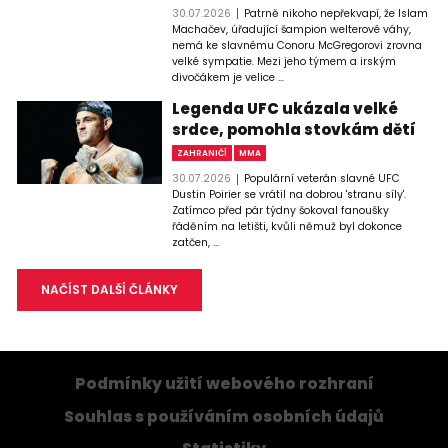
30.07.2026
Patrně nikoho nepřekvapí, že Islam
Machačev, úřadující šampion welterové váhy,
nemá ke slavnému Conoru McGregorovi zrovna
velké sympatie. Mezi jeho týmem a irským
divočákem je velice ...
Legenda UFC ukázala velké
srdce, pomohla stovkám dětí
ZAHRANIČÍ
MMA
30.07.2026
Populární veterán slavné UFC
Dustin Poirier se vrátil na dobrou 'stranu síly'.
Zatímco před pár týdny šokoval fanoušky
řáděním na letišti, kvůli němuž byl dokonce
zatčen, ...
NAČÍST DALŠÍ ČLÁNKY
Podmínky užití webového rozhraní
Souhlas s používáním osobních údajů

**Problem to solve**
Go through the entries above and output them exactly, without pictures.

**Written response**
30.07.2026
Patrně nikoho nepřekvapí, že Islam
Machačev, úřadující šampion welterové váhy,
nemá ke slavnému Conoru McGregorovi zrovna
velké sympatie. Mezi jeho týmem a irským
divočákem je velice ...
Legenda UFC ukázala velké
srdce, pomohla stovkám dětí
ZAHRANIČÍ
MMA
30.07.2026
Populární veterán slavné UFC
Dustin Poirier se vrátil na dobrou 'stranu síly'.
Zatímco před pár týdny šokoval fanoušky
řáděním na letišti, kvůli němuž byl dokonce
zatčen, ...
NAČÍST DALŠÍ ČLÁNKY
Podmínky užití webového rozhraní
Souhlas s používáním osobních údajů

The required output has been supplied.